● Requirement: For every line in the entries that contains "rombongan", show the whole line.

++++ Available records

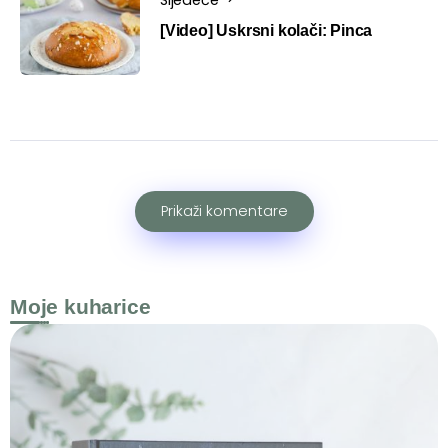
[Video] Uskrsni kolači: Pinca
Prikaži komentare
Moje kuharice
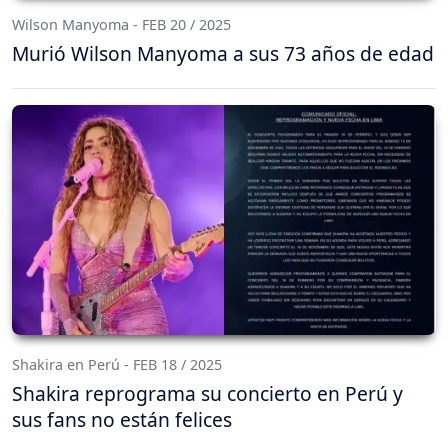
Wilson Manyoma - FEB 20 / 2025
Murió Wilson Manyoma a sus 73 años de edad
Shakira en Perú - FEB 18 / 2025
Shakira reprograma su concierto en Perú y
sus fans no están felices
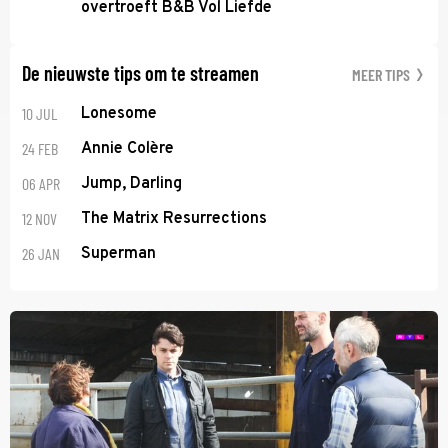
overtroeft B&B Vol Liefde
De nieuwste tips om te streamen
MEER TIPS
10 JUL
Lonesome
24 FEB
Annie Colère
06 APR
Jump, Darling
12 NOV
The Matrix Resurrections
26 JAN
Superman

++++++++
++++ Available records

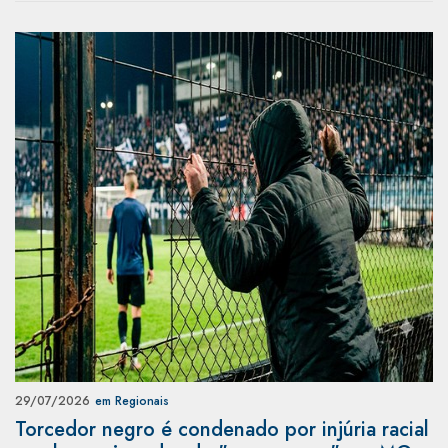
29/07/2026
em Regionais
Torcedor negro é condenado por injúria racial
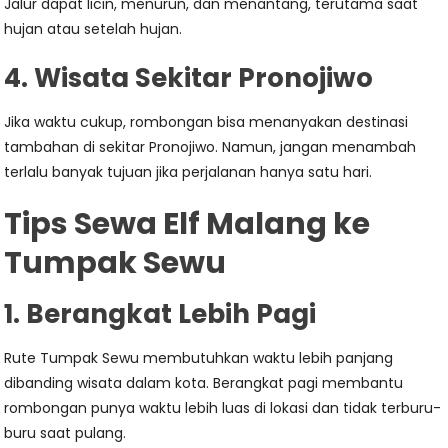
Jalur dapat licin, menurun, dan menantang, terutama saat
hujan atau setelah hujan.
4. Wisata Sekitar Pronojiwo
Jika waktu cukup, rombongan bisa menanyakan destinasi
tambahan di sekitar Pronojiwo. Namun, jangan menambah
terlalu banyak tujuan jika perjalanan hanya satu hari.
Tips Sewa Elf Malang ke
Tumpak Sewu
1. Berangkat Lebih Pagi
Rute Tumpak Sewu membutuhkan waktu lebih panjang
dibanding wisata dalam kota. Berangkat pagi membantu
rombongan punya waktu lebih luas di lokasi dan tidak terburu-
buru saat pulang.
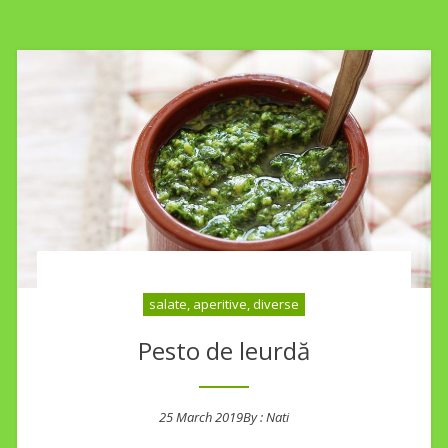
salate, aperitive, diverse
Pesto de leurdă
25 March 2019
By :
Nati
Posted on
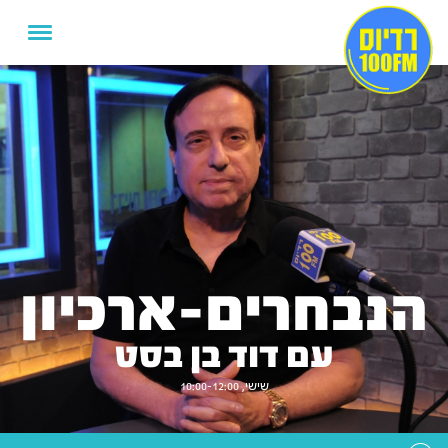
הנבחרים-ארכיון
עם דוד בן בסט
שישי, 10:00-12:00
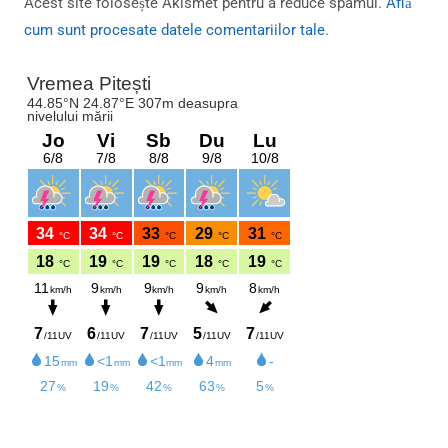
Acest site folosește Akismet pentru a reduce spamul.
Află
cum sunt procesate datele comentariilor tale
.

++++++++

● Result of the exercise:
Jika waktu cukup, rombongan bisa menanyakan destinasi
rombongan punya waktu lebih luas di lokasi dan tidak terburu-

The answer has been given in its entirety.